Now – I’m all for engaging with culture. There are a hundred different reasons why I think it’s important that Christians are involved in the culture around them – and primarily because it can be a great platform for gospel conversations.
But as with anything, there’s a line. We’ve been studying Daniel at The 7 recently, and what’s noticeable about Daniel himself is that as a young man in exile in Babylon, he has a line which he won’t cross. He’s happy to sit through the secular university course, and to take a new name, and even to learn the foreign language – but he won’t eat the food and drink from the King’s table. For him, that’s one step too far. He’s happy to be involved in Babylonian culture, but not immerse himself in it so fully that he loses his distinctiveness. As a result, chapter 1 v 8, “Daniel resolved not to defile himself”.
And so though I’m not going to say ‘We mustn’t watch Love Island’, it is important to think about what we’re doing before we immerse ourselves in such a pervasive piece of popular culture.
And so with that in mind, before you sit down to binge your way through this particular series of spray-tans and six-packs, here are four questions you might want to ask before watching (or watching any TV show for that matter!). Why not chat about them with a friend? (These have been taken straight from Dan Strange’s excellent new book ‘Plugged In’, which you can buy here.)
- Why does everyone else seem to think that this particular show is good or important? What does that reveal about what they think is important or praiseworthy?
- Why do I enjoy this, or think I would enjoy it? What does that reveal about what I think is important or praiseworthy?
- How does this compare to the Bible’s pattern? Does the Bible agree that these things are important or praiseworthy? Or are these messages coming from an alternative ‘big story’?

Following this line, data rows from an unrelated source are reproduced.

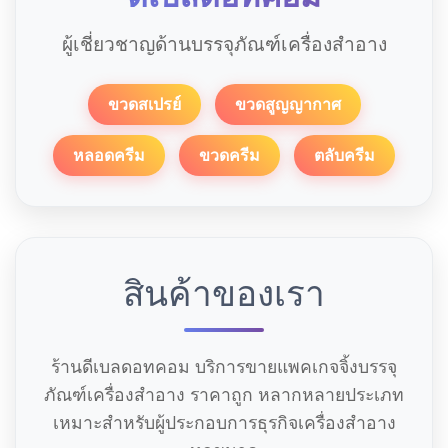
ผู้เชี่ยวชาญด้านบรรจุภัณฑ์เครื่องสำอาง
ขวดสเปรย์
ขวดสูญญากาศ
หลอดครีม
ขวดครีม
ตลับครีม
สินค้าของเรา
ร้านดีเบลดอทคอม บริการขายแพคเกจจิ้งบรรจุ
ภัณฑ์เครื่องสำอาง ราคาถูก หลากหลายประเภท
เหมาะสำหรับผู้ประกอบการธุรกิจเครื่องสำอาง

- Would watching this glorify God?
And then I love how Dan finishes this particular chapter in his book. He writes this:
“Finally, remember that if we decide we should not watch something, we are not completely disqualified from commenting on it as we try to engage non-Christian friends with the gospel through it. We can still read about it and around it. In fact, our direct disengagement could be a countercultural witness which engages people with the gospel”Daniel Strange, Plugged In, p.94
There we go – hopefully some helpful things to think about as you consider what to watch this summer!